SES-DF - Secretaria de Estado de Saúde do Distrito Federal — Prova 2026
Um paciente de cinco anos de idade foi levado ao atendimento por claudicação matinal há três meses, com dor discreta em joelho esquerdo, sem febre. O exame físico revelou articulação quente, com leve derrame e limitação de movimento. Os exames laboratoriais mostraram PCR discretamente elevada e FAN positivo em título baixo. Não foram percebidas outras articulações envolvidas. Qual é a melhor conduta terapêutica inicial para esse paciente?
Monoartrite crônica + FAN+ em criança → AIJ Oligoarticular (risco de uveíte) → Terapia inicial com AINEs.
A AIJ oligoarticular é a forma mais comum em crianças, caracterizada por rigidez matinal e acometimento de grandes articulações. O manejo inicial prioriza AINEs para controle inflamatório.
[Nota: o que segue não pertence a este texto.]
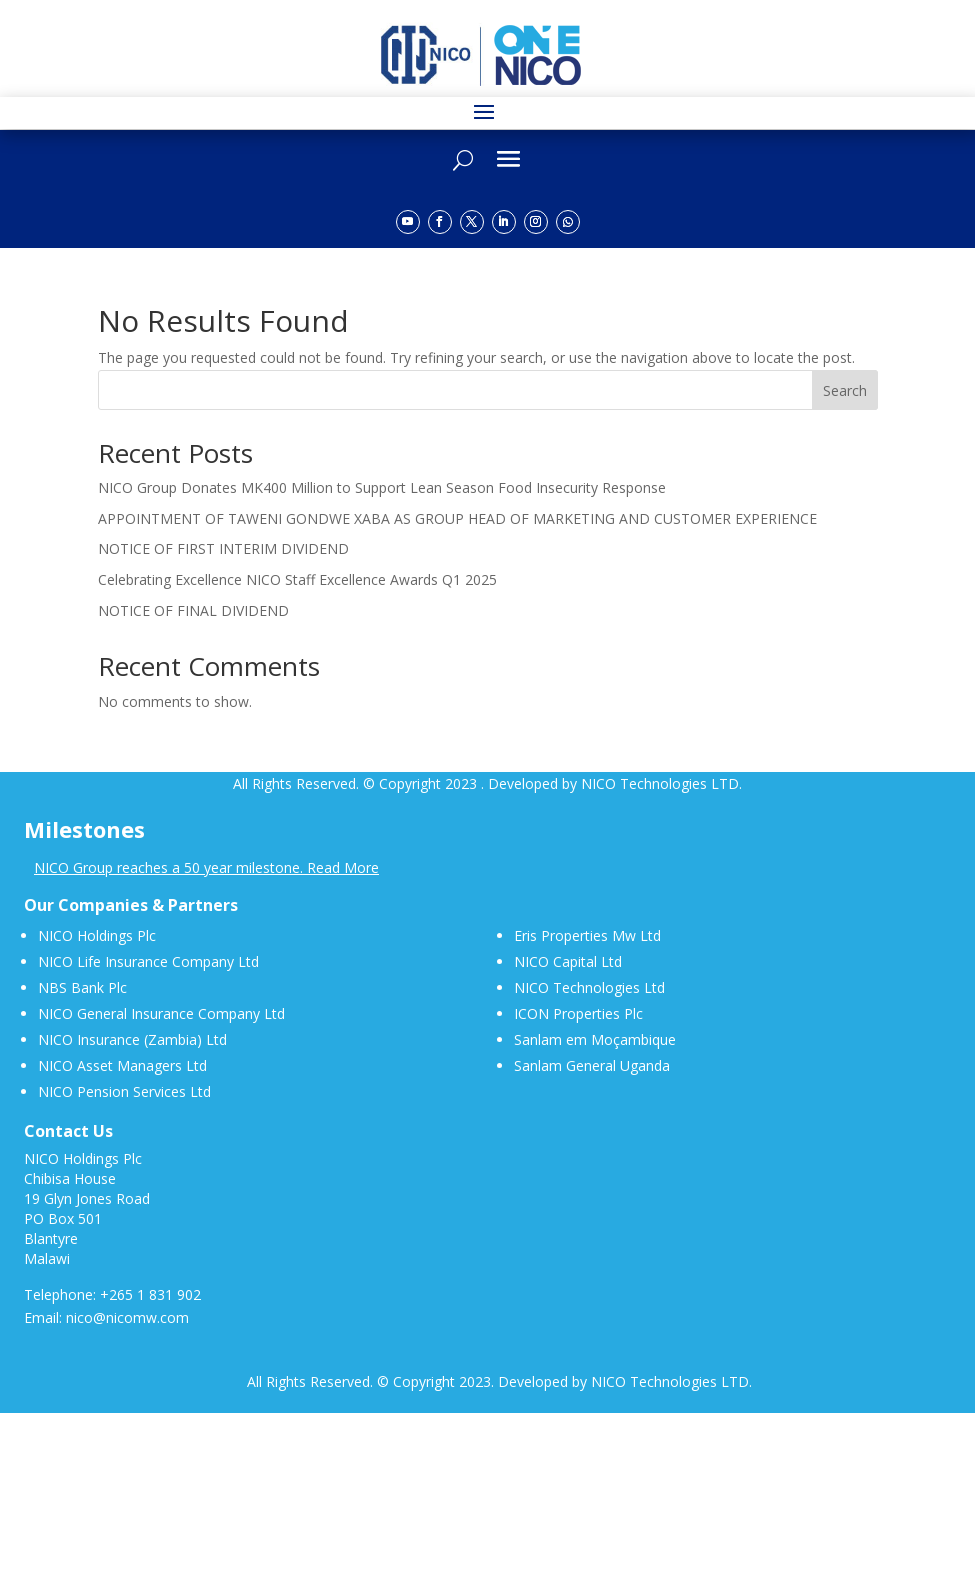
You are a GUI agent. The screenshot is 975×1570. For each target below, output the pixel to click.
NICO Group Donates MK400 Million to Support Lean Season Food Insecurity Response (382, 487)
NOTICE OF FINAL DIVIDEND (193, 610)
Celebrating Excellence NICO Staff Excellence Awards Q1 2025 (297, 579)
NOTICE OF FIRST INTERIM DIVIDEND (223, 548)
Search (845, 390)
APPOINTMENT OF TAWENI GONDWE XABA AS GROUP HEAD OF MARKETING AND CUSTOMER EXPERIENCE (457, 518)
A Artrite Idiopática Juvenil (AIJ) engloba um grupo heterogêneo de doenças inflamatórias crônicas. A forma oligoarticular é caracterizada pelo acometimento de até quatro articulações nos primeiros seis meses de doença. O quadro clínico típico envolve grandes articulações, como o joelho, apresentando claudicação e rigidez matinal que melhora com o movimento. O tratamento de primeira linha baseia-se no uso de Anti-inflamatórios Não Esteroidais (AINEs), como o naproxeno ou ibuprofeno, visando o controle álgico e inflamatório. Caso não haja resposta satisfatória em 4 a 8 semanas, ou se houver fatores de mau prognóstico, considera-se a infiltração intra-articular com triancinolona ou a introdução de DMARDs como o metotrexato. O rastreio oftalmológico é mandatório devido ao risco de uveíte silenciosa.
A artrite deve persistir por pelo menos 6 semanas em pacientes com menos de 16 anos de idade, após a exclusão rigorosa de outras causas possíveis, como infecções, neoplasias ou traumas.
O FAN (Fator Antinuclear) não confirma o diagnóstico de AIJ, mas funciona como um marcador de risco para o desenvolvimento de uveíte anterior crônica assintomática, o que exige triagem oftalmológica frequente com lâmpada de fenda.
Os corticoides sistêmicos são reservados para formas sistêmicas graves ou como terapia de ponte; na forma oligoarticular, prefere-se a infiltração intra-articular se os AINEs falharem em 4-8 semanas.